#### EXERCISE BRIEF:
Retype each entry below exactly. Do not carry any image over.

[Dataset entries]
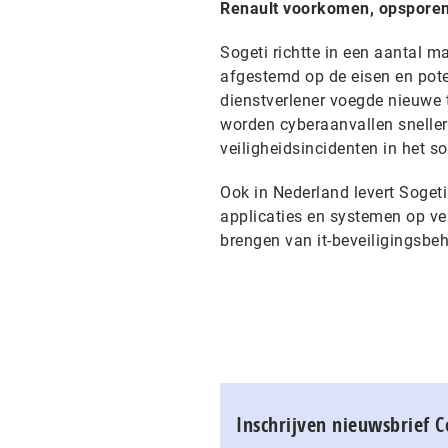
Renault voorkomen, opsporen 
Sogeti richtte in een aantal m
afgestemd op de eisen en poten
dienstverlener voegde nieuwe t
worden cyberaanvallen snelle
veiligheidsincidenten in het so
Ook in Nederland levert Sogeti 
applicaties en systemen op vei
brengen van it-beveiligingsb
Inschrijven nieuwsbrief 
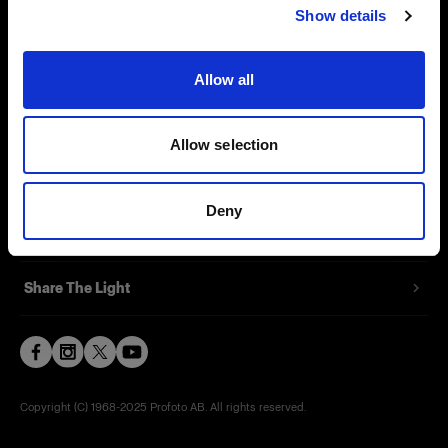
Show details
Contact
Support
Allow all
Careers
Allow selection
Press
Deny
Investors
Share The Light
Copyright (C) 1968-2025 Profoto AB. All rights reserved.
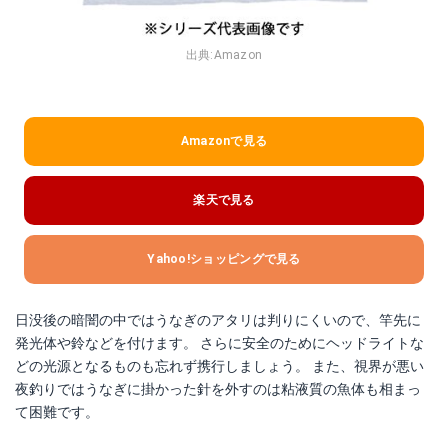
出典:
Amazon
Amazonで見る
楽天で見る
Yahoo!ショッピングで見る
日没後の暗闇の中ではうなぎのアタリは判りにくいので、竿先に
発光体や鈴などを付けます。 さらに安全のためにヘッドライトな
どの光源となるものも忘れず携行しましょう。 また、視界が悪い
夜釣りではうなぎに掛かった針を外すのは粘液質の魚体も相まっ
て困難です。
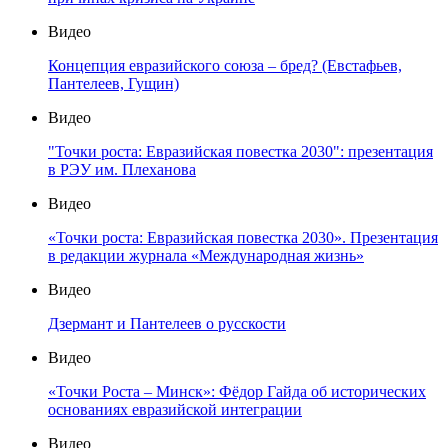
Видео
Концепция евразийского союза – бред? (Евстафьев,
Пантелеев, Гущин)
Видео
"Точки роста: Евразийская повестка 2030": презентация
в РЭУ им. Плеханова
Видео
«Точки роста: Евразийская повестка 2030». Презентация
в редакции журнала «Международная жизнь»
Видео
Дзермант и Пантелеев о русскости
Видео
«Точки Роста – Минск»: Фёдор Гайда об исторических
основаниях евразийской интеграции
Видео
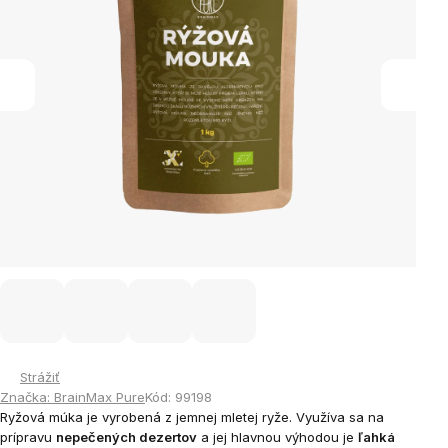
Strážiť
Značka:
BrainMax Pure
Kód:
99198
Ryžová múka je vyrobená z jemnej mletej ryže. Využíva sa na
prípravu
nepečených dezertov
a jej hlavnou výhodou je
ľahká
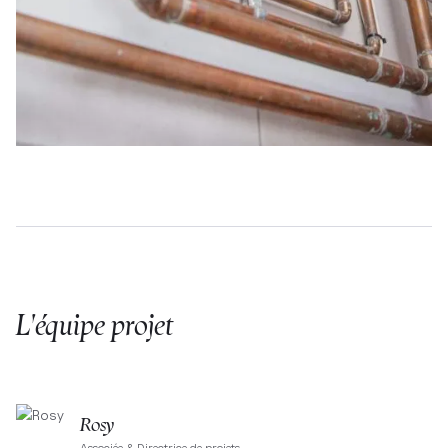
L'équipe projet
Rosy
Associée & Directrice de projets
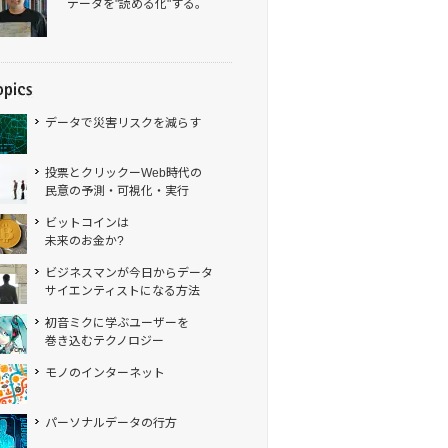
データを"読める化"する。
データで災害リスクを減らす
投票とクリックーWeb時代の
民意の予測・可視化・実行
ビットコインは
未来のお金か?
ビジネスマンが今日からデータ
サイエンティストになる方法
初音ミクに学ぶユーザーを
巻き込むテクノロジー
モノのインターネット
パーソナルデータの行方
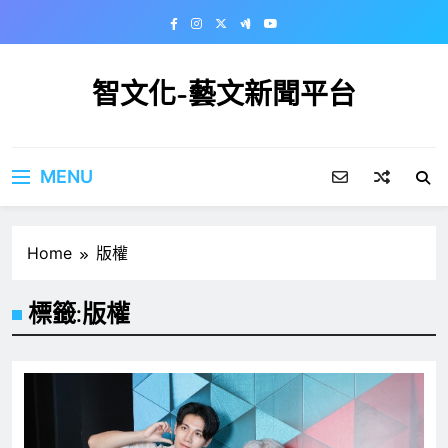
Skip
to
content
智文化-藝文新聞平台
MENU
Home
版權
標籤:
版權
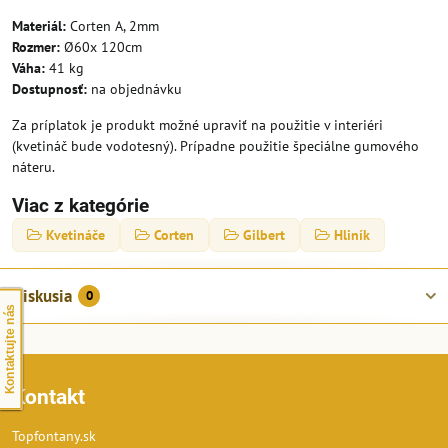
Materiál:
Corten A, 2mm
Rozmer:
Ø60x 120cm
Váha:
41 kg
Dostupnosť:
na objednávku
Za príplatok je produkt možné upraviť na použitie v interiéri
(kvetináč bude vodotesný). Prípadne použitie špeciálne gumového
náteru.
Viac z kategórie
Kvetináče
Corten
Gilbert
Hliník
Diskusia
0
Kontaktujte nás
Kontakt
Topfontany.sk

#### TASK OUTPUT:
Renault voorkomen, opsporen 
Sogeti richtte in een aantal m
afgestemd op de eisen en poten
dienstverlener voegde nieuwe t
worden cyberaanvallen snelle
veiligheidsincidenten in het so
Ook in Nederland levert Sogeti 
applicaties en systemen op vei
brengen van it-beveiligingsb
Inschrijven nieuwsbrief 
Show details
Contact
Support
Allow all
Careers
Allow selection
Press
Deny
Investors
Share The Light
Copyright (C) 1968-2025 Profoto AB. All rights reserved.
出典:
Amazon
Amazonで見る
楽天で見る
Yahoo!ショッピングで見る
日没後の暗闇の中ではうなぎのアタリは判りにくいので、竿先に
発光体や鈴などを付けます。 さらに安全のためにヘッドライトな
どの光源となるものも忘れず携行しましょう。 また、視界が悪い
夜釣りではうなぎに掛かった針を外すのは粘液質の魚体も相まっ
て困難です。
Видео
Концепция евразийского союза – бред? (Евстафьев,
Пантелеев, Гущин)
Видео
"Точки роста: Евразийская повестка 2030": презентация
в РЭУ им. Плеханова
Видео
«Точки роста: Евразийская повестка 2030». Презентация
в редакции журнала «Международная жизнь»
Видео
Дзермант и Пантелеев о русскости
Видео
«Точки Роста – Минск»: Фёдор Гайда об исторических
основаниях евразийской интеграции
Видео
Strážiť
Značka:
BrainMax Pure
Kód:
99198
Ryžová múka je vyrobená z jemnej mletej ryže. Využíva sa na
prípravu
nepečených dezertov
a jej hlavnou výhodou je
ľahká
L'équipe projet
Rosy
Associée & Directrice de projets
データを"読める化"する。
データで災害リスクを減らす
投票とクリックーWeb時代の
民意の予測・可視化・実行
ビットコインは
未来のお金か?
ビジネスマンが今日からデータ
サイエンティストになる方法
初音ミクに学ぶユーザーを
巻き込むテクノロジー
モノのインターネット
パーソナルデータの行方
Skip
to
content
智文化-藝文新聞平台
MENU
Home
版權
標籤:
版權
Materiál:
Corten A, 2mm
Rozmer:
Ø60x 120cm
Váha:
41 kg
Dostupnosť:
na objednávku
Za príplatok je produkt možné upraviť na použitie v interiéri
(kvetináč bude vodotesný). Prípadne použitie špeciálne gumového
náteru.
Viac z kategórie
Kvetináče
Corten
Gilbert
Hliník
Diskusia
0
Kontaktujte nás
Kontakt
Topfontany.sk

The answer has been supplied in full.